▸ **INSTRUCTIONS FOR THE TASK**: Start at the line with "Highlight right heart atrium." in the records below, stop at the line with "Where is left heart ventricle?", and return every line in that span exactly, the two end lines included.

[Start of Attachment]

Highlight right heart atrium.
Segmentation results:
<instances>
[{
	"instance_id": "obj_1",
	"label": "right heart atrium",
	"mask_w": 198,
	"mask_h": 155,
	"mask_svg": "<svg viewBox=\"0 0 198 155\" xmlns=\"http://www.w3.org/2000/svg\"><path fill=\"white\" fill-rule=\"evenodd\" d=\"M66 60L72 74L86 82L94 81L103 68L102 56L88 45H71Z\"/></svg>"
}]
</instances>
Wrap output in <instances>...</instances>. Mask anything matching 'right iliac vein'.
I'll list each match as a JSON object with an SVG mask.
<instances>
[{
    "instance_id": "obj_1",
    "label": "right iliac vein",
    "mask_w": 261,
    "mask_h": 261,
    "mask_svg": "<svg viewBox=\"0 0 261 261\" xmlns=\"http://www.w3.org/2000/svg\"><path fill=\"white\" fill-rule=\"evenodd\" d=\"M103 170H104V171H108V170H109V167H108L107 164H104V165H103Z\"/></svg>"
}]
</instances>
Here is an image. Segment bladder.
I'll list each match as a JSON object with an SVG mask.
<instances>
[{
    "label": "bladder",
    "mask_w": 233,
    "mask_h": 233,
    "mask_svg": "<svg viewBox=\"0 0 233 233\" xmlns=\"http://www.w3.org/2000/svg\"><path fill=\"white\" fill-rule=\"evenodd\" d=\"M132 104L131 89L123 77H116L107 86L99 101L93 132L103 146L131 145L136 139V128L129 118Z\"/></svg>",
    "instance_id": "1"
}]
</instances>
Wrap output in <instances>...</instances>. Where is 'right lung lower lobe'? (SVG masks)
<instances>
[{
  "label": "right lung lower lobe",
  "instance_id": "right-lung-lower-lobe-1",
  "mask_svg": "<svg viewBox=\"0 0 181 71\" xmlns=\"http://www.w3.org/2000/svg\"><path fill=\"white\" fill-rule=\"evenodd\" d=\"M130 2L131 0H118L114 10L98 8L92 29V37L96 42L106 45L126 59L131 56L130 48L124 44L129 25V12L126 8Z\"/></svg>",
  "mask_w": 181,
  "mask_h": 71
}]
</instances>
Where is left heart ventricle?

[End of Attachment]
[Start of Attachment]

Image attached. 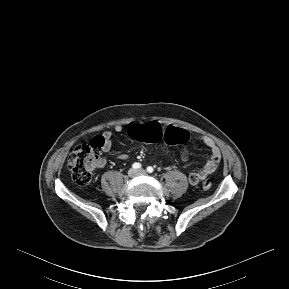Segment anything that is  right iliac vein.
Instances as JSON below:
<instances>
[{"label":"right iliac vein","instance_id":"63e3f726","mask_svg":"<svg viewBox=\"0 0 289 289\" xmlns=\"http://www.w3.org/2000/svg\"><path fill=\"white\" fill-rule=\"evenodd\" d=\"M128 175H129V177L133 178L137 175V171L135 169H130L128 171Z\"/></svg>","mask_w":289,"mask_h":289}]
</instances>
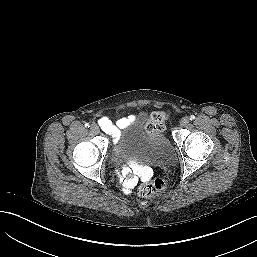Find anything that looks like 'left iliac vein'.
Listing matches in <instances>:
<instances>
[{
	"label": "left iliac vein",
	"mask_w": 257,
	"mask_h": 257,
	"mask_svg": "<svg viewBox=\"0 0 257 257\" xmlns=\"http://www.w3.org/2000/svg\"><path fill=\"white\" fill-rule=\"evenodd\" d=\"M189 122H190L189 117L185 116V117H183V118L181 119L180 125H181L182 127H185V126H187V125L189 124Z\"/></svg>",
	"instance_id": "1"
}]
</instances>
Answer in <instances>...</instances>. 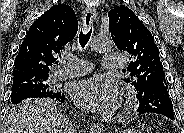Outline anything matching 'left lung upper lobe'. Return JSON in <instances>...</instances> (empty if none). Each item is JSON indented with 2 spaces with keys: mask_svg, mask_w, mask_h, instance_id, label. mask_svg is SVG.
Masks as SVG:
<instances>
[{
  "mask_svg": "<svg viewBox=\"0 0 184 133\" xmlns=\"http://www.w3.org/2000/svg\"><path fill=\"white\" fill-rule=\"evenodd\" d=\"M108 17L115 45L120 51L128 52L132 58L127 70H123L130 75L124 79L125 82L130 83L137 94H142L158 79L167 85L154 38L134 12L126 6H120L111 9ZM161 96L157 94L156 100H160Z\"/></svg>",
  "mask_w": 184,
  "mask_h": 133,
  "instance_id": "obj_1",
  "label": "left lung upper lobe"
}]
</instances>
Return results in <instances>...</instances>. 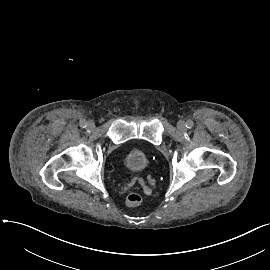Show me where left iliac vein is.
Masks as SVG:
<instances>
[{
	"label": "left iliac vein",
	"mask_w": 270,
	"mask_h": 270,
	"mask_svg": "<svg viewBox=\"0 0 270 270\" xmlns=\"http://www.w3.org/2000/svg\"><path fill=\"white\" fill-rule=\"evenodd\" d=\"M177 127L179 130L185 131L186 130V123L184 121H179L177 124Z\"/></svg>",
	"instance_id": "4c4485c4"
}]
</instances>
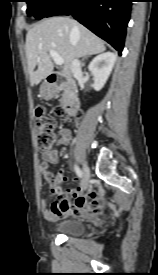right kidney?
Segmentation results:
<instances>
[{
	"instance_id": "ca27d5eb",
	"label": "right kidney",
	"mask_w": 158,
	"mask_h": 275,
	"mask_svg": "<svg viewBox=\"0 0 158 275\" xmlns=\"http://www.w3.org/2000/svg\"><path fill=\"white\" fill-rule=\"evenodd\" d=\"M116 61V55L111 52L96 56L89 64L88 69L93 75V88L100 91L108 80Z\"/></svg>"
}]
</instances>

[End of Attachment]

▸ **WORKED SOLUTION**:
Highlight right heart atrium.
Segmentation results:
<instances>
[{
	"instance_id": "obj_1",
	"label": "right heart atrium",
	"mask_w": 198,
	"mask_h": 155,
	"mask_svg": "<svg viewBox=\"0 0 198 155\" xmlns=\"http://www.w3.org/2000/svg\"><path fill=\"white\" fill-rule=\"evenodd\" d=\"M66 60L72 74L86 82L94 81L103 68L102 56L88 45H71Z\"/></svg>"
}]
</instances>
Wrap output in <instances>...</instances>. Mask anything matching 'right iliac vein'.
I'll list each match as a JSON object with an SVG mask.
<instances>
[{
    "instance_id": "obj_1",
    "label": "right iliac vein",
    "mask_w": 261,
    "mask_h": 261,
    "mask_svg": "<svg viewBox=\"0 0 261 261\" xmlns=\"http://www.w3.org/2000/svg\"><path fill=\"white\" fill-rule=\"evenodd\" d=\"M103 170H104V171H108V170H109V167H108L107 164H104V165H103Z\"/></svg>"
}]
</instances>
Here is an image. Segment bladder.
I'll list each match as a JSON object with an SVG mask.
<instances>
[{
    "label": "bladder",
    "mask_w": 233,
    "mask_h": 233,
    "mask_svg": "<svg viewBox=\"0 0 233 233\" xmlns=\"http://www.w3.org/2000/svg\"><path fill=\"white\" fill-rule=\"evenodd\" d=\"M132 104L131 89L123 77H116L107 86L99 101L93 132L103 146L131 145L136 139V128L129 118Z\"/></svg>",
    "instance_id": "1"
}]
</instances>
Wrap output in <instances>...</instances>. Where is 'right lung lower lobe'? (SVG masks)
<instances>
[{
  "label": "right lung lower lobe",
  "instance_id": "right-lung-lower-lobe-1",
  "mask_svg": "<svg viewBox=\"0 0 181 71\" xmlns=\"http://www.w3.org/2000/svg\"><path fill=\"white\" fill-rule=\"evenodd\" d=\"M130 2L131 0H118L114 10L98 8L92 29V37L96 42L106 45L126 59L131 56L130 48L124 44L129 25V12L126 8Z\"/></svg>",
  "mask_w": 181,
  "mask_h": 71
}]
</instances>
Where is left heart ventricle?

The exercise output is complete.